Yesterday during an early press tour, board treasurer Frank Statkus said the museum was in “a very healthy financial situation.” Some reserves are in place, and fund-raising will continue, he said.
Under a new formula, 60 percent of revenue will come from contributions, and 40 percent from earnings, including museum admissions. The standard approach is different from what the museum was using before.
Bellevue Arts Museum
510 Bellevue Way N.E., 425-519-0770, www.bellevuearts.org
Opens Saturday, with free admission this weekend
Hours: Tuesday-Thursday, 10 a.m. to 5:30 p.m.; Friday, 10 a.m. to 9 p.m.; Saturday, 10 a.m. to 5:30 p.m., Sunday, 11 a.m. to 5:30 p.m.; closed Monday
Admission: $7 adults, $5 seniors, free for children 6 and under
Exhibits: The Artful Teapot: 20th Century Expression from the Kamm Collection, June 18-Oct. 2
The Artist Responds: Albert Paley and Art Nouveau, June 18-Sept. 25
Taking Shape: Pilchuck Glass School in the ’70s, June 18-Jan. 29, 2006
TEAlicious: A Global Infusion, June 18-Sept. 18
The museum is also working toward setting up an endowment, said Angela Sutter, board president. “We are always thinking about sustainability, and an endowment is a milestone we will achieve. We are very confident in that,” she said.

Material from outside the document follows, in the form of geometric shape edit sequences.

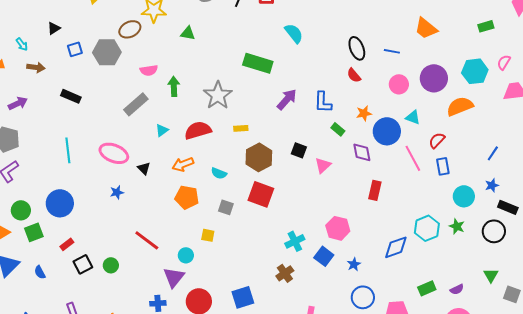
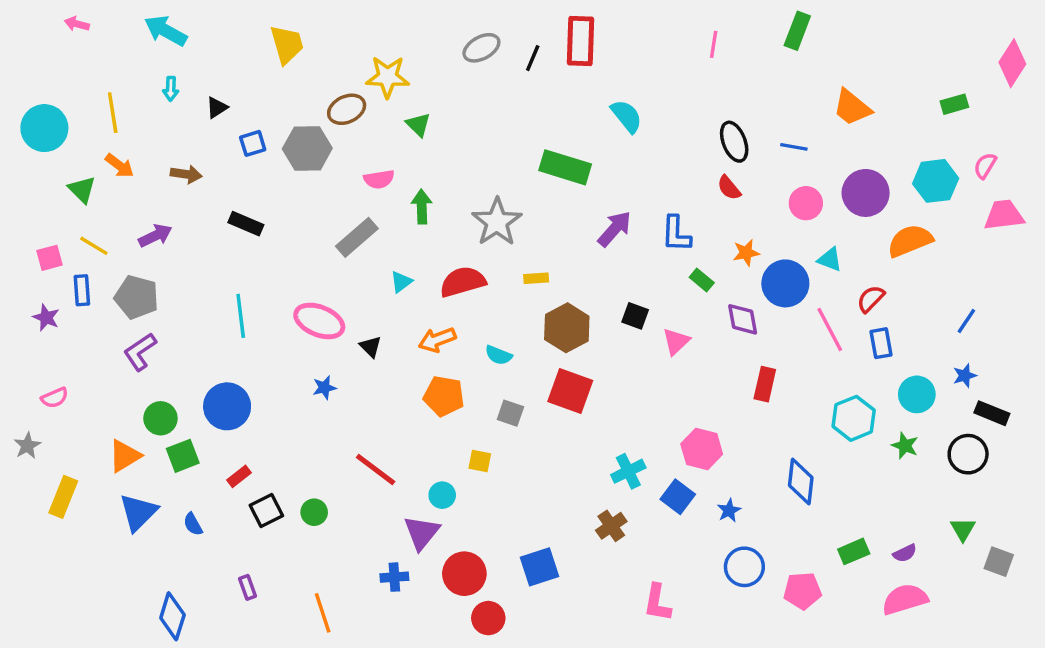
green triangle: (188, 33) -> (418, 125), moved, turned 35
cyan arrow: (22, 44) -> (171, 89), moved, turned 40
cyan hexagon: (427, 228) -> (854, 418), moved
blue diamond: (396, 247) -> (801, 481), turned -64

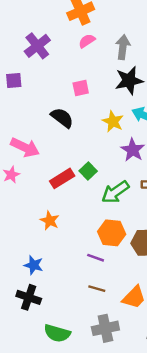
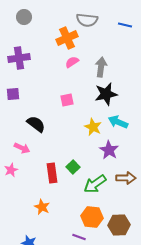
purple cross: (37, 46) -> (19, 58), moved, turned 30
black semicircle: (62, 118) -> (36, 124), moved
pink arrow: (25, 147) -> (22, 148), size x0.7
red rectangle: (62, 178) -> (52, 173), turned -66

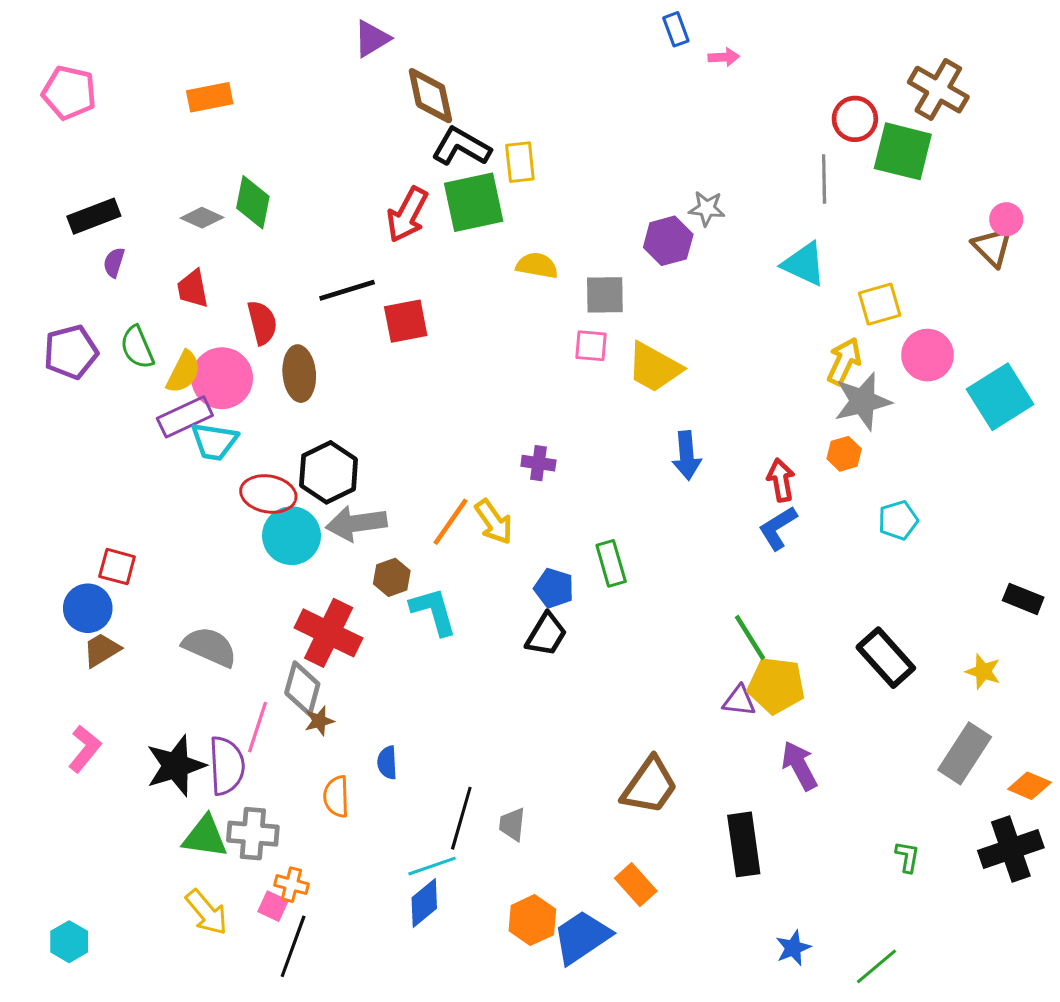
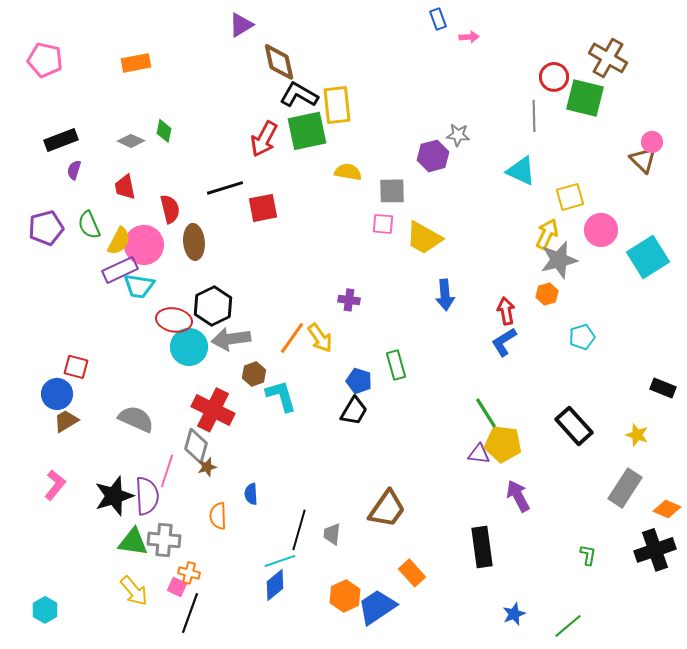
yellow rectangle: (520, 162) -> (337, 105), size x1.4
green diamond: (253, 202) -> (164, 131), size x0.7
brown trapezoid: (650, 786) -> (387, 509), moved

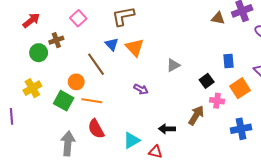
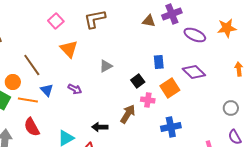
brown L-shape: (123, 16) -> (95, 19), moved
pink square: (78, 18) -> (56, 21), moved
blue triangle: (112, 44) -> (47, 90), moved

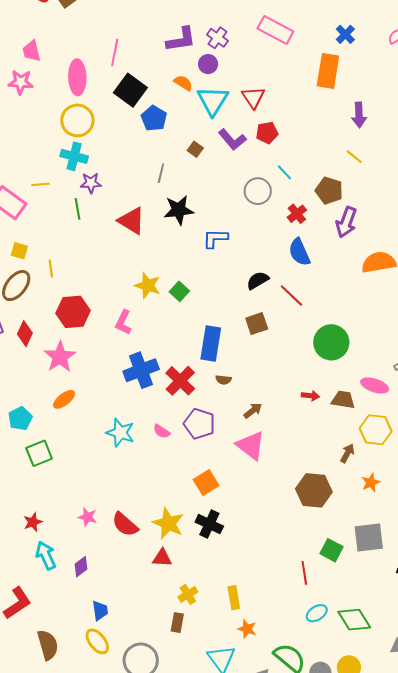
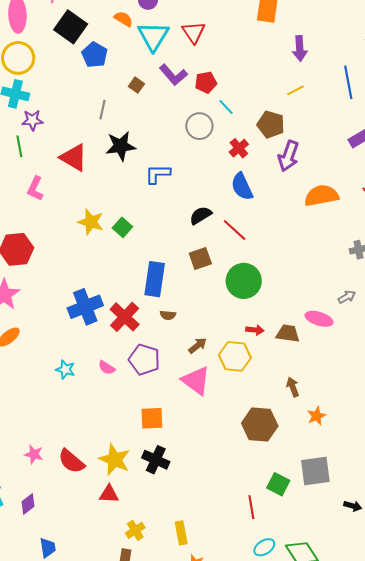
red pentagon: (267, 133) -> (206, 82), moved
yellow line: (354, 157) -> (295, 90), turned -66
pink L-shape: (123, 322) -> (35, 189), moved
green circle: (331, 342) -> (244, 281), moved
yellow hexagon: (376, 430) -> (235, 356), moved
cyan star: (120, 433) -> (65, 369), size x0.7
brown arrow: (347, 453) -> (293, 387), turned -48
orange square: (206, 483) -> (152, 418), turned 30

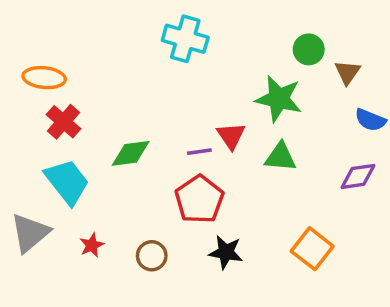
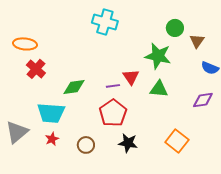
cyan trapezoid: (67, 182) -> (51, 113), moved, turned 132

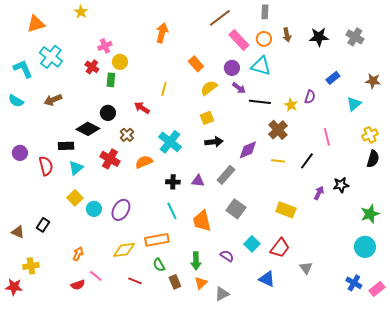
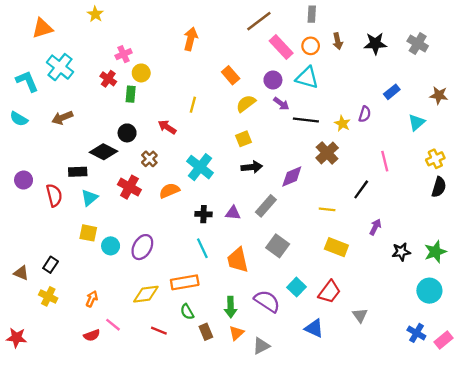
yellow line: (278, 161) -> (327, 209), moved
black star: (341, 185) -> (401, 252), moved
yellow square: (75, 198) -> (88, 233), turned -35
purple semicircle: (227, 256) -> (267, 301), size x1.6
yellow cross: (31, 266) -> (48, 296), moved, turned 35

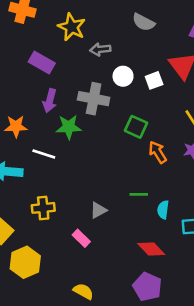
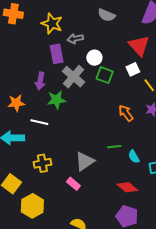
purple rectangle: (42, 63) -> (57, 54), moved, turned 54
white square: (154, 80) -> (133, 69), moved
gray cross: (94, 99) -> (74, 77), turned 35
green square: (136, 127) -> (105, 75), moved
gray triangle: (98, 210) -> (85, 161), size x1.5
cyan semicircle: (163, 210) -> (134, 157), turned -32

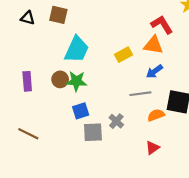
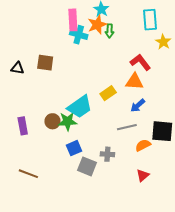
cyan trapezoid: (77, 49) -> (80, 107), moved, turned 36
gray cross: (116, 121) -> (107, 154), turned -32
gray square: (93, 132) -> (87, 166), turned 30

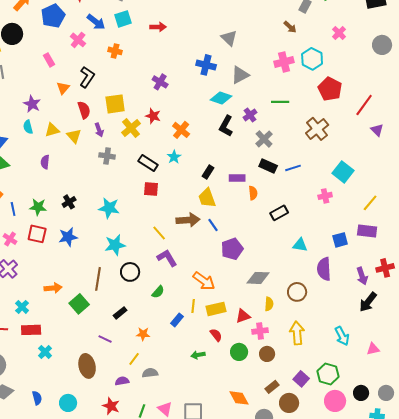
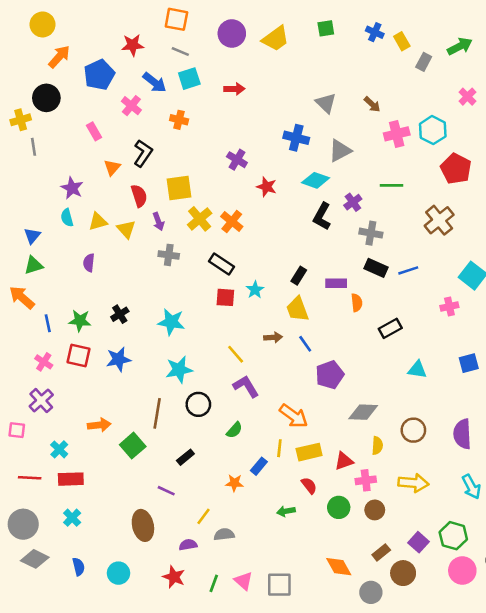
brown arrow: (290, 27) -> (372, 104), moved
red star: (153, 116) -> (267, 187), moved
orange cross: (181, 130) -> (232, 222), moved
gray cross: (264, 139) -> (371, 233), turned -36
cyan star: (174, 157) -> (255, 290), moved
brown arrow: (188, 220) -> (273, 337), size x0.6
purple semicircle: (324, 269) -> (462, 434), moved
yellow arrow: (297, 333) -> (413, 483), turned 100
orange star: (143, 334) -> (234, 483), moved
cyan cross: (45, 352) -> (72, 518), moved

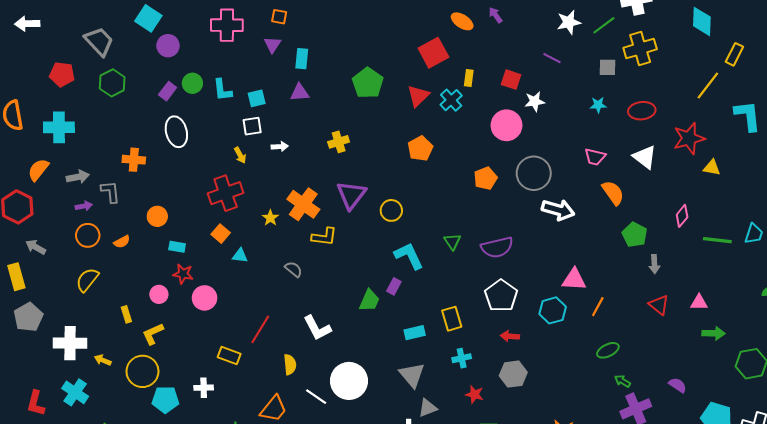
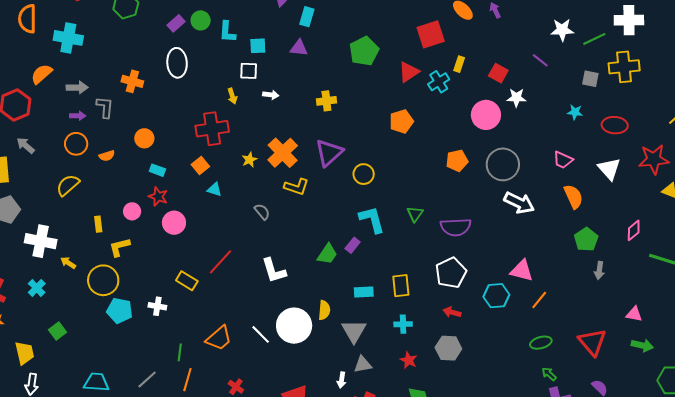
red triangle: (659, 305) -> (592, 342), moved, size x1.4
yellow semicircle: (290, 364) -> (324, 310), moved
cyan cross: (75, 392) -> (37, 288), size x0.7

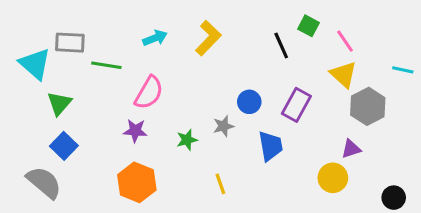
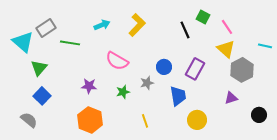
gray rectangle: (70, 43) -> (46, 28), turned -36
pink semicircle: (149, 93) -> (117, 61), moved, turned 90
yellow circle: (333, 178) -> (197, 120), moved
gray semicircle: (44, 182) -> (29, 120), size x0.7
black circle: (394, 198) -> (259, 115), moved

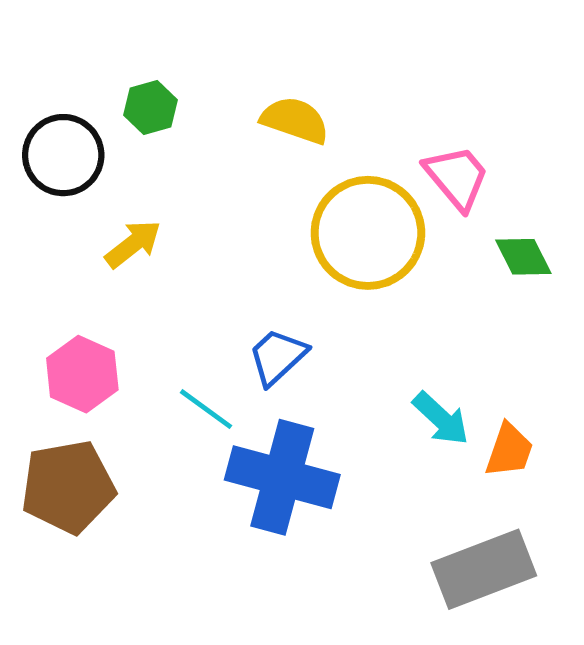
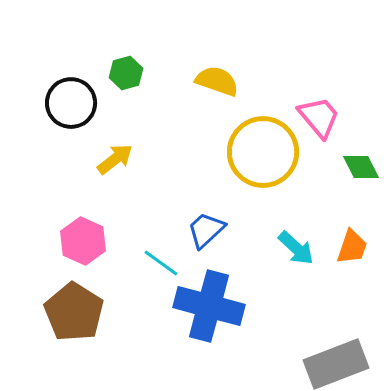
cyan arrow: (441, 419) -> (296, 248), moved
orange trapezoid: (509, 450) -> (352, 247), moved
brown pentagon: (68, 487) -> (74, 312), turned -30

The museum’s focus this week, however, is strictly on art.
And visitors will find a range of things to see inside the remodeled building.
On the top floor, “The Artful Teapot” features 250 fanciful teapots created from a wide range of materials; visitors can learn more about the global art of the tea ceremony by wandering through the adjacent “TEAlicious.”
On the second floor, “The Artist Responds” displays the work and inspirations of iron artist Albert Paley.
A variety of glasswork, much of it from private Bellevue collections, is installed in the permanent Pilchuck Glass School Gallery, where visitors also can learn about the humble 1970s roots of the school.
Admission, which was raised from $6 to $7, is on par with other major area museums.
During its renovation, the museum installed a new lighting system to better display objects, carpet to soften the feel of the galleries, and other interior changes geared toward making spaces more intimate.
The ground floor, which opens up onto bustling Bellevue Way and sits next to the future Lincoln Square tower, features Northwest craft artists, including a soaring new Dale Chihuly glass sculpture. The ground floor, which includes a gift shop and The Museum Cafe, is open to all without an admission fee.
“It acts as a way to entice people into the museum,” Monroe said.
Museum directors have high hopes for the cafe, which was remodeled and will host a regular weekend jazz program.
The museum’s long-awaited opening Saturday comes after two false starts, one last summer and another in October, because of lack of funding.
Since then, Monroe, who started in July and is a former curator-in-charge at the Smithsonian American Art Museum’s Renwick Gallery, has been working to repair relationships and attract new donors.
The museum has returned to its roots, moving away from its spotlight on contemporary art and renewing its commitment to craft and design — the focus of the original museum and the associated annual Bellevue Arts & Crafts Fair.
Directors say they think the change will help boost attendance.
“We have an institution that will be nationally and internationally known as a center for craft and design,” Sutter said.
Monroe added, “This (crafts focus) is a real niche here, in this part of the country.” He said he’s been approached by other museums and collection owners around the country interested in showing their exhibits.
The museum’s new curator, Stefano Catalani, said yesterday that he wants the museum to be able to create and organize its own exhibits, rather than hosting existing ones.
Monroe hinted yesterday at the possibility that one day, the museum would likely pursue a permanent collection of its own.
“Ultimately I do believe we will head off in that direction,” he said.